The 20220729 snapshot delivered yast2 4.5.10, which jumped four minor versions; the new version added a method for finding a package according to a pattern and fixed libzypp initialization. Text editor vim 9.0.0073 fixed CVE-2022-2522 and a couple compiler warnings. Linux Kernel security module Apparmor 3.0.5 fixed a build error, had several profile and abstraction additions and removed several upstreamed patches. Both GCC 12 and ceph had some minor git updates with versions 12.1.1 and 16.2.9 respectively.
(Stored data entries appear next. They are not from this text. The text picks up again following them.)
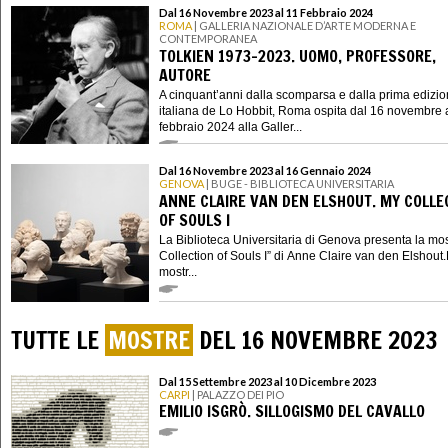
Dal 16 Novembre 2023 al 11 Febbraio 2024
ROMA
| GALLERIA NAZIONALE D’ARTE MODERNA E
CONTEMPORANEA
TOLKIEN 1973–2023. UOMO, PROFESSORE,
AUTORE
A cinquant’anni dalla scomparsa e dalla prima edizi
italiana de Lo Hobbit, Roma ospita dal 16 novembre a
febbraio 2024 alla Galler...
Dal 16 Novembre 2023 al 16 Gennaio 2024
GENOVA
| BUGE - BIBLIOTECA UNIVERSITARIA
ANNE CLAIRE VAN DEN ELSHOUT. MY COLLE
OF SOULS I
La Biblioteca Universitaria di Genova presenta la mo
Collection of Souls I” di Anne Claire van den Elshout
mostr...
TUTTE LE
MOSTRE
DEL 16 NOVEMBRE 2023
Dal 15 Settembre 2023 al 10 Dicembre 2023
CARPI
| PALAZZO DEI PIO
EMILIO ISGRÒ. SILLOGISMO DEL CAVALLO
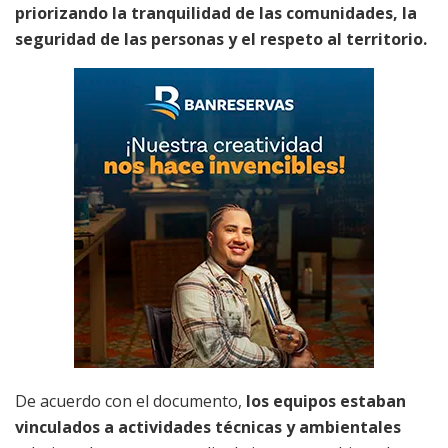
priorizando la tranquilidad de las comunidades, la
seguridad de las personas y el respeto al territorio.
De acuerdo con el documento,
los equipos estaban
vinculados a actividades técnicas y ambientales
The 20220728 snapshot had two major version updates. The 7.0 version of qemu had a substantial rework of the spec files and properly fixed CVE-2022-0216. The generic emulator and virtualizer had several RISC-V additions; support for KVM and enablement of Hypervisor extension by default. The package also added new audio-dbus and ui-dbus subpackages, according to the changelog. The other major release was adobe-sourcehanserif-fonts 2.001. The new version added Hong Kong specific subset fonts and variable fonts for all regions for the decorative font. Another package to update in the snapshot was ffmpeg. The 5.1 version brought in IPFS protocol support and removed the X-Video Motion Compensation hardware acceleration. The snapshot also updated bind 9.18.5, sqlite2 3.39.2, virtualbox 6.1.36, zypper 1.14.55 and many other packages.